First quarter net sales in the Americas segment increased 23.0 percent as a result of $62 millionof higher unit volume and $43 million of favorable price and mix. For the quarter, segment unit volume was up 13.6 percent compared to the same period a year ago.
Cooper's first quarter total light vehicle tire shipments in the U.S. increased 18.4 percent. The U.S. Tire Manufacturers Association (USTMA) reported that its member shipments of light vehicle tires in the U.S. increased 13.7 percent. Total industry shipments (including an estimate for non-USTMA members) increased 10.9 percent for the period.

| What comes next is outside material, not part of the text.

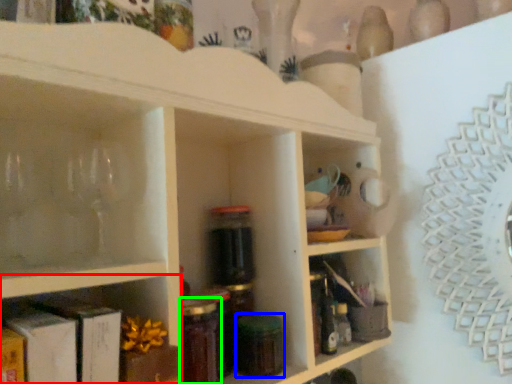 Question: Which object is the farthest from shelf (highlighted by a red box)? Choose among these: glass jar (highlighted by a blue box) or bottle (highlighted by a green box).

Choices:
 (A) glass jar
 (B) bottle

Answer: (A)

First quarter operating profit was $60 million, or 10.7 percent of net sales, compared with $10 million, or 2.3 percent of net sales, for the same period in 2020. Operating profit included $22 million of higher unit volume, $15 million of favorable price and mix, $4 million of lower raw material costs, $2 million of lower product liability expense and $1 million of decreased manufacturing costs compared to the first quarter of 2020. These were partially offset by $3 million of higher selling, general and administrative expenses and $2 million of higher other costs compared to the first quarter of 2020. Operating profit in the first quarter of 2020 also included $11 million of restructuring charges related to the transition at the company's now wholly owned Mexico manufacturing facility.

International Tire Operations
International Tire Operations Q1 2021 ($M) Q1 2020 ($M) Change
Net Sales $ 139 $ 102 36.1 %
Operating Profit/(Loss) $ 3 $ (10) N.M.
Operating Margin 2.3 % (10.0) % 12.3 ppts.

First quarter net sales in the International segment increased 36.1 percent as a result of $48 million of higher unit volume and $6 million of favorable foreign currency impact, which were partially offset by $17 million of unfavorable price and mix. For the quarter, segment unit volume was up 47.2 percent compared to the same period a year ago.
The segment's first quarter operating profit was $3 million compared with an operating loss of $10 million in the first quarter of 2020. The quarter included $7 million of higher unit volume, $3 million of lower raw material costs, as the segment utilizes the FIFO method of inventory valuation, $2 million of decreased manufacturing costs and $2 million of favorable price and mix. These were partially offset by $1 million of higher selling, general and administrative costs in the first quarter of 2021 compared to the first quarter of 2020.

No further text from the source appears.